Maxillary lateral incisor agenesis treated with the Straumann® narrow diameter Bone Level Tapered SLActive® implant
A clinical case report by Pierre Olivier Sage, France
This case report illustrates how the Straumann® Bone Level Tapered (BLT) 2.9 mm SC can be used to treat narrow interdental spaces in the aesthetic zone in respect of surrounding tissues (bone and soft tissue), giving the patient the best results for the papilla. It is very easy to use and produces very good primary stability. Thanks to the design of the Loxim™ transfer piece, the insertion is fast, easy, precise and allows for good control of vertical positioning. It also facilitates access to narrow interdental spaces. The oval healing abutment enables optimal soft tissue formation during the transgingival healing process.

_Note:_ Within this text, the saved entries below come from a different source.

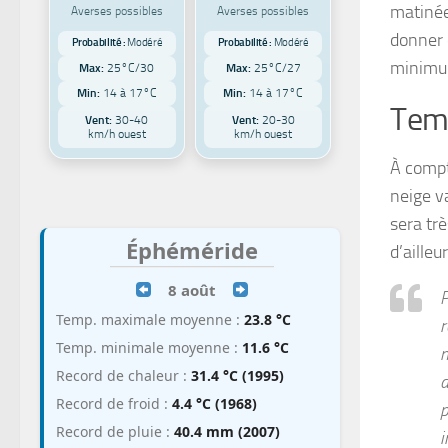
matinée
Averses possibles
Averses possibles
donner 
Probabilité :
Modéré
Probabilité :
Modéré
minimum
Max:
25°C/30
Max:
25°C/27
Min:
14 à 17°C
Min:
14 à 17°C
Temp
Vent:
30-40
Vent:
20-30
km/h ouest
km/h ouest
À compte
neige v
sera tr
Éphéméride
d’aille
8 août
P
Temp. maximale moyenne :
23.8 °C
r
Temp. minimale moyenne :
11.6 °C
n
Record de chaleur :
31.4 °C (1995)
a
Record de froid :
4.4 °C (1968)
p
Record de pluie :
40.4 mm (2007)
i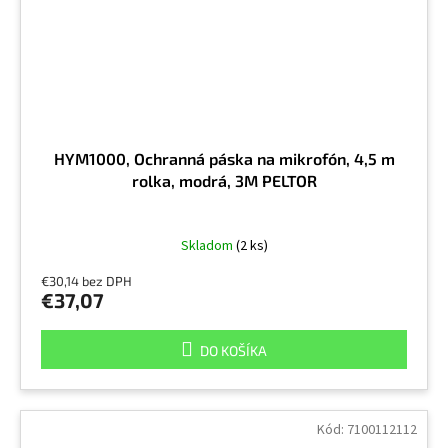
HYM1000, Ochranná páska na mikrofón, 4,5 m
rolka, modrá, 3M PELTOR
Skladom
(2 ks)
€30,14 bez DPH
€37,07
DO KOŠÍKA
Kód:
7100112112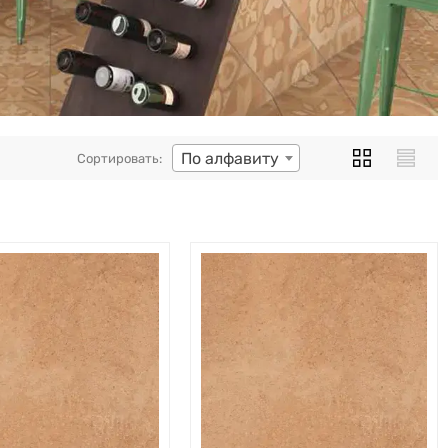
По алфавиту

A 42-year-old female patient presented at my practice with a congenitally absent maxillary lateral incisor #21 (Fig. 1). The coronal space between teeth #21 and #23 was limited because of the distal migration of tooth #21 (Fig. 2), making placement of an implant impossible without prior orthodontic treatment. The orthodontic treatment aimed at mesio-distal widening of the space between the teeth #21 and #23 and alignment of the incisor midline was carried out by Dr Gilles Schneider. After the treatment was finished the space was still narrow but allowed for placement of a narrow diameter implant (Figs. 3, 4).
After discussing the situation with the patient, it was agreed that a small-diameter (2.9 mm) implant would be placed in position #22, followed by fixed restoration. A connective tissue graft for increasing the buccal plate volume as well as the veneering of tooth #13 were also planned.
To avoid scar formation in the esthetic zone, a marginal incision was made from the central incisor to the canine (Fig. 5). Such a flap design also provides a better view of the teeth roots (Fig. 6). The mucoperiosteum was reflected (Figs. 7, 8), and the implant bed was prepared. The Straumann® BLT implant (Roxolid®, SLActive® 2.9mm/10mm) was then placed in region #22 (Figs. 9–12). Next, a connective tissue graft was prepared as described previously by Gamborena et al. The graft was placed on the buccal side and stabilized with a 6-0 suture (Fig. 13). After three months of healing (Fig. 14), a small incision was made on top of the implant, and the mucosa pushed to the buccal side, followed by placement of an oval healing abutment (Fig. 15).
After a further two weeks of healing, the soft tissue around the implant abutment was healthy, and the buccal contour was well maintained. Next, an impression was taken, and a crown on the customized abutment was designed, fabricated and cemented (Figs. 17, 18, 18bis). We also performed a minimal intervention on tooth #13 to prepare it for the placement of porcelain veneers (Fig. 16, 16bis), adjust the buccal convex of the canine and align the incisor edges.
The final prosthetic result was very satisfactory. Five months after the surgery, the gingival complex surrounding the implant had remained stable. The peri-implant soft tissue was healthy, with no signs of inflammation. Thanks to the small diameter of the implant, new papilla formation was observed around the tooth (Figs. 19, 20).